AUTO CONSTITUCIONAL 131/2006-RCA
Fecha: 09-May-2006
I.1. Síntesis de la demanda
Por memorial presentado el 30 de septiembre de 2005, cursante de fs. 82 a 89, la recurrente manifiesta que el 13 de febrero de 1997, el Banco Mercantil S.A., inició un proceso ejecutivo contra la Empresa COMBONI S.R.L., dictándose Sentencia el 24 de mayo de ese año, fallo que quedó ejecutoriado por no haber sido apelado, procediéndose al embargo de un inmueble ubicado en el Km. 10 de la antigua carretera a Cochabamba.
Indica la recurrente, que el Banco ejecutante presentó certificado alodial en el cual se evidencia que desde el 26 de abril de 1996 su persona era la propietaria del inmueble a rematarse, y que inscribió su derecho de propiedad el 13 de noviembre de 1998; que, posteriormente, el 21 de junio de 2002 se señaló la primera audiencia de remate del referido inmueble, extendiéndose el correspondiente aviso y publicándose los edictos, en los cuales figura su persona como propietaria de ese bien, pero esa audiencia fue suspendida, señalándose una nueva para ese efecto, oportunidad en la que el ejecutante se adjudicó dicho inmueble de manera irregular, contraviniendo normas sustantivas y procesales.
Añade que, una vez oblado el precio total de la adjudicación, el Juez de la causa dictó el Auto de 17 de octubre de 2002 por el que aprobó el remate y ordenó que su persona proceda a suscribir la correspondiente minuta de transferencia, ante lo cual y por primera vez se ordenó la notificación en su domicilio real, por lo que posteriormente interpuso recurso de apelación, argumentando tener derecho a ser parte del proceso principal en calidad de “tercera poseedora” y a ser notificada con todas las actuaciones, pidiendo la nulidad de obrados.

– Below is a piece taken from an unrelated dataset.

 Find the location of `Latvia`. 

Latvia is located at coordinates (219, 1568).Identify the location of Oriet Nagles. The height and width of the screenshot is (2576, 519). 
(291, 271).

Concluye señalando que el Tribunal de alzada dictó el Auto de Vista de 20 de julio de 2005, en el que afirma que no es cierto que se haya provocado indefensión a la recurrente, puesto que con el señalamiento del primer remate fue notificada por cédula en su domicilio, mientras que en las publicaciones de los avisos de remate se consignó su nombre, pero además el abogado Luís Martínez Camacho observó las determinaciones del Juez e incluso hizo uso de los recursos que reconoce la Ley, de modo que no se puede argüir la violación del derecho a la defensa; por otra parte, antes de resolverse la apelación y sin que el expediente sea devuelto al Despacho de origen, el Juez de la causa libró mandamiento de desapoderamiento.